Comme pour le faire-part des grumeaux, nous nous sommes posé des questions pour le faire-part de Hector, par rapport à Élise.

Comment inclure Élise sans "plomber" ce faire-part joyeux ?
Comment inclure Élise tout en faisant de ce faire-part celui de Hector, pleinement ?
Comment inclure Élise et Gaspard sur un pied d'égalité ?

Très souvent, ce sont les aînés qui "ont la joie d'annoncer" l'arrivée de leur petit frère ou petite sœur. Nous souhaitions nous inscrire dans cette lignée mais, contrairement à Gaspard, Élise ne pouvait évidemment pas "annoncer" l'arrivée de son deuxième petit frère.

Nous avons donc contourné ce problème grâce à une autre formulation qui ne faisait, syntaxiquement parlant, pas de différence entre Élise et Gaspard.
Quant aux hiboux, ils n'ont pas de signification particulière ; nous les trouvions simplement mignons et assez "dépersonnifiants" pour représenter notre famille de façon à la fois joyeuse et complète.
Nous avons également choisi des couleurs vives, toujours dans cet esprit de réjouissance, et volontairement évité les étoiles (symbole d'Élise), histoire que ce faire-part soit bien celui de Hector.

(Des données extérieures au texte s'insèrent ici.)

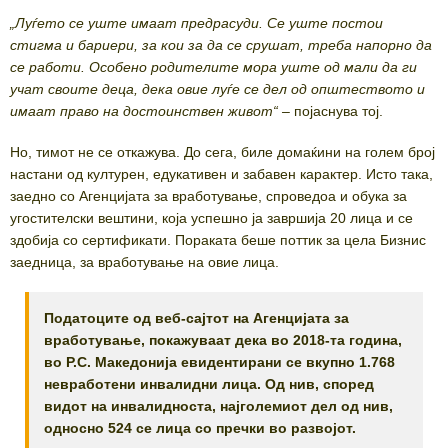
„Луѓето се уште имаат предрасуди. Се уште постои
стигма и бариери, за кои за да се срушат, треба напорно да
се работи. Особено родителите мора уште од мали да ги
учат своите деца, дека овие луѓе се дел од општеството и
имаат право на достоинствен живот“ –
појаснува тој.
Но, тимот не се откажува. До сега, биле домаќини на голем број
настани од културен, едукативен и забавен карактер. Исто така,
заедно со Агенцијата за вработување, спроведоа и обука за
угостителски вештини, која успешно ја завршија 20 лица и се
здобија со сертификати. Пораката беше поттик за цела Бизнис
заедница, за вработување на овие лица.
Податоците од веб-сајтот на Агенцијата за
вработување, покажуваат дека во 2018-та година,
во Р.С. Македонија евидентирани се вкупно 1.768
невработени инвалидни лица. Од нив, според
видот на инвалидноста, најголемиот дел од нив,
односно 524 се лица со пречки во развојот.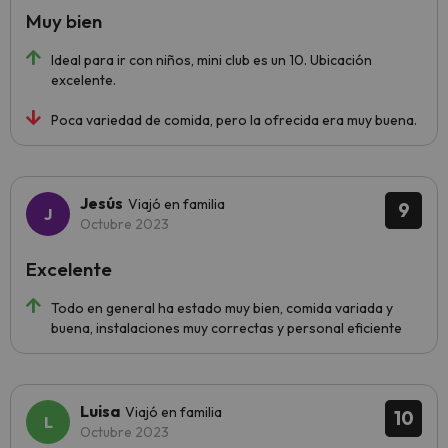
Muy bien
Ideal para ir con niños, mini club es un 10. Ubicación
excelente.
Poca variedad de comida, pero la ofrecida era muy buena.
Jesús
Viajó en familia
9
Octubre 2023
Excelente
Todo en general ha estado muy bien, comida variada y
buena, instalaciones muy correctas y personal eficiente
Luisa
Viajó en familia
10
Octubre 2023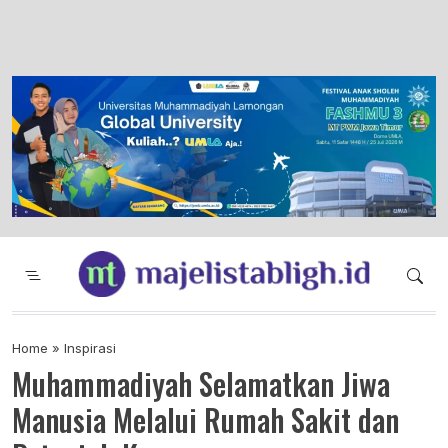
Majelis Tabligh Muhammadiyah
Syiar Dakwah Islam Berkemajuan dan
Menggembirakan
Home
»
Inspirasi
Muhammadiyah Selamatkan Jiwa
Manusia Melalui Rumah Sakit dan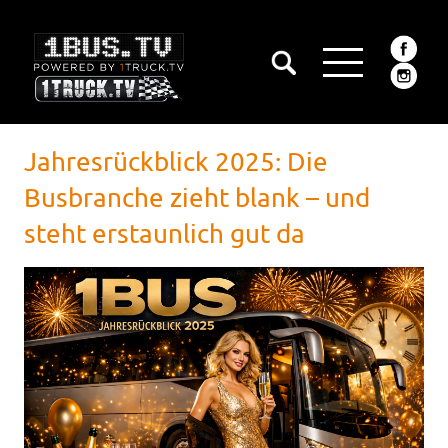
Jahresrückblick 2025: Die
Busbranche zieht blank – und
steht erstaunlich gut da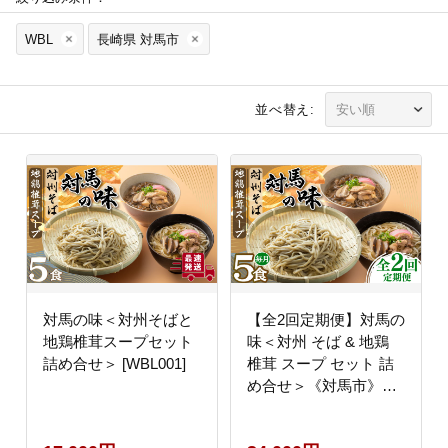
WBL
長崎県 対馬市
並べ替え:
対馬の味＜対州そばと
【全2回定期便】対馬の
地鶏椎茸スープセット
味＜対州 そば & 地鶏
詰め合せ＞ [WBL001]
椎茸 スープ セット 詰
め合せ＞《対馬市》
【「匠」運営協議会】
九州 長崎 麺 ご当地 冷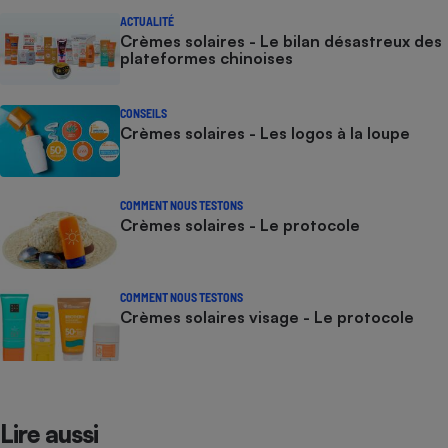
ACTUALITÉ
Crèmes solaires - Le bilan désastreux des
plateformes chinoises
CONSEILS
Crèmes solaires - Les logos à la loupe
COMMENT NOUS TESTONS
Crèmes solaires - Le protocole
COMMENT NOUS TESTONS
Crèmes solaires visage - Le protocole
Lire aussi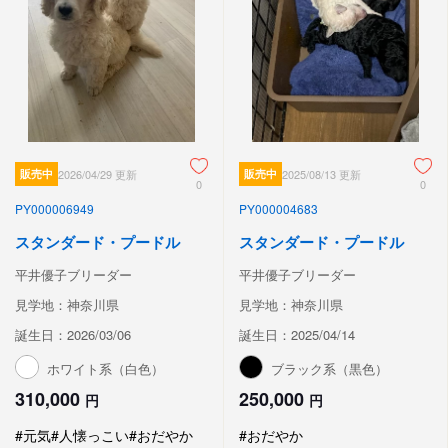
販売中
2026/04/29 更新
販売中
2025/08/13 更新
0
0
PY000006949
PY000004683
スタンダード・プードル
スタンダード・プードル
平井優子ブリーダー
平井優子ブリーダー
見学地：神奈川県
見学地：神奈川県
誕生日：2026/03/06
誕生日：2025/04/14
ホワイト系（白色）
ブラック系（黒色）
310,000
250,000
円
円
#元気
#人懐っこい
#おだやか
#おだやか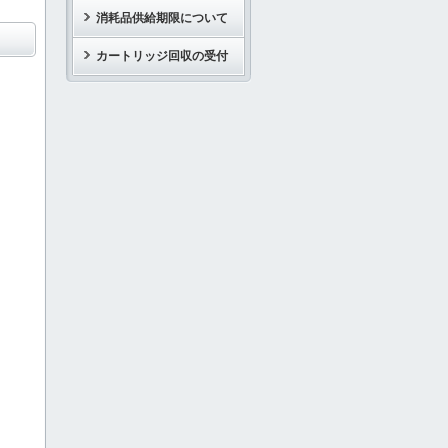
消耗品供給期限について
カートリッジ回収の受付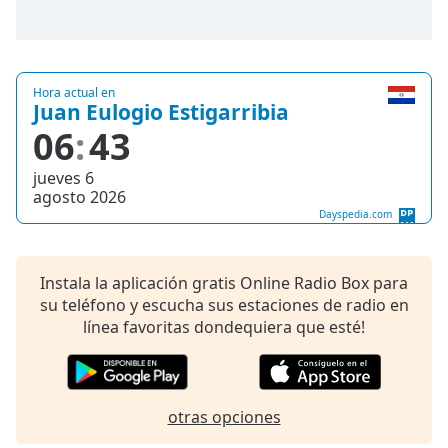
opens
subtitles
settings
dialog
subtitles
Hora actual en
Juan Eulogio Estigarribia
off
,
selected
06
43
Audio
jueves 6
Track
agosto 2026
Dayspedia.com
Picture-
in-
Picture
Fullscreen
Instala la aplicación gratis Online Radio Box para
This
su teléfono y escucha sus estaciones de radio en
is
línea favoritas dondequiera que esté!
a
modal
window.
otras opciones
Beginning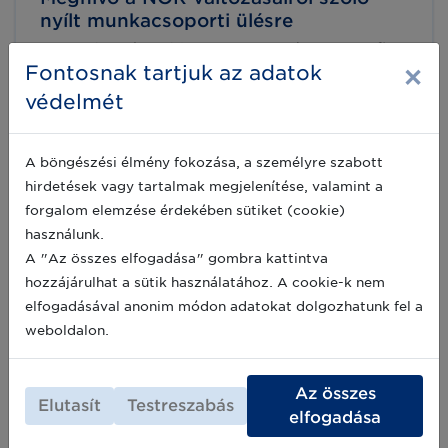
nyílt munkacsoporti ülésre
Az NNGYK és a GS1 Magyarország Nonprofit
×
Zrt. tisztelettel meghívja az érdeklődőket a
Fontosnak tartjuk az adatok
Magyar Egészségügyi Felhasználó Csoport
védelmét
(MEFCS) Cikktörzs munkacsoportjának soron
következő nyílt online ülésére.
2025-10-14
A böngészési élmény fokozása, a személyre szabott
hirdetések vagy tartalmak megjelenítése, valamint a
forgalom elemzése érdekében sütiket (cookie)
Meghívó az Egészségügyi
használunk.
Felhasználói Csoport Cikktörzs
A "Az összes elfogadása" gombra kattintva
munkacsoportjának ülésére
hozzájárulhat a sütik használatához. A cookie-k nem
A GS1 Magyarország ezúton tisztelettel
elfogadásával anonim módon adatokat dolgozhatunk fel a
meghívja Önt a Magyar GS1 Egészségügyi
Felhasználói Csoport újrainduló Cikktörzs
weboldalon.
munkacsoportjának ülésére.
2023-01-12
Az összes
Elutasít
Testreszabás
elfogadása
Archív hírek >>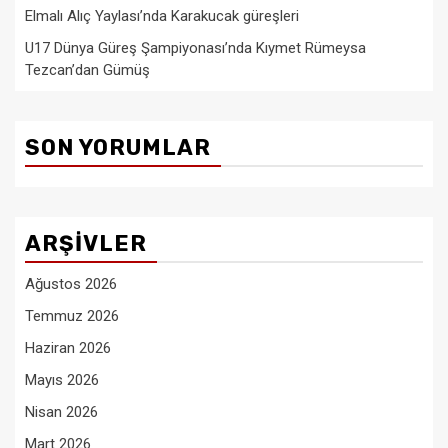
Elmalı Alıç Yaylası’nda Karakucak güreşleri
U17 Dünya Güreş Şampiyonası’nda Kıymet Rümeysa
Tezcan’dan Gümüş
SON YORUMLAR
ARŞIVLER
Ağustos 2026
Temmuz 2026
Haziran 2026
Mayıs 2026
Nisan 2026
Mart 2026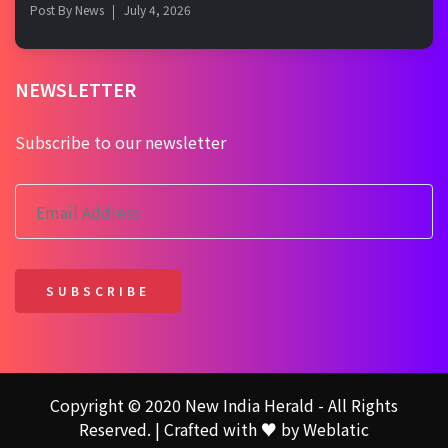
Post By
News
July 4, 2026
NEWSLETTER
Subscribe to our newsletter
SUBSCRIBE
Copyright © 2020 New India Herald - All Rights
Reserved. | Crafted with ♥ by
Weblatic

Et enfin, comme nous souhaitions qu'Élise soit présente au même titre que Gaspard, mais avec une référence aussi subtile que possible à son destin particulier, nous avons choisi d'inclure une citation faisant allusion à la fois au drame que nous vivons (c'est volontairement que j'emploie le présent et non le passé composé) et au fait que nous avançons malgré tout : une piqûre de rappel pour ceux qui voudraient reléguer Élise aux oubliettes ou qui pensent que nous restons dans le passé en continuant à parler d'elle.

La vie, ce n'est pas d'attendre que l'orage passe, c'est d'apprendre à danser sous la pluie.

La pluie, c'est notre Élise ; et ce sont Gaspard et Hector qui nous apprennent à danser...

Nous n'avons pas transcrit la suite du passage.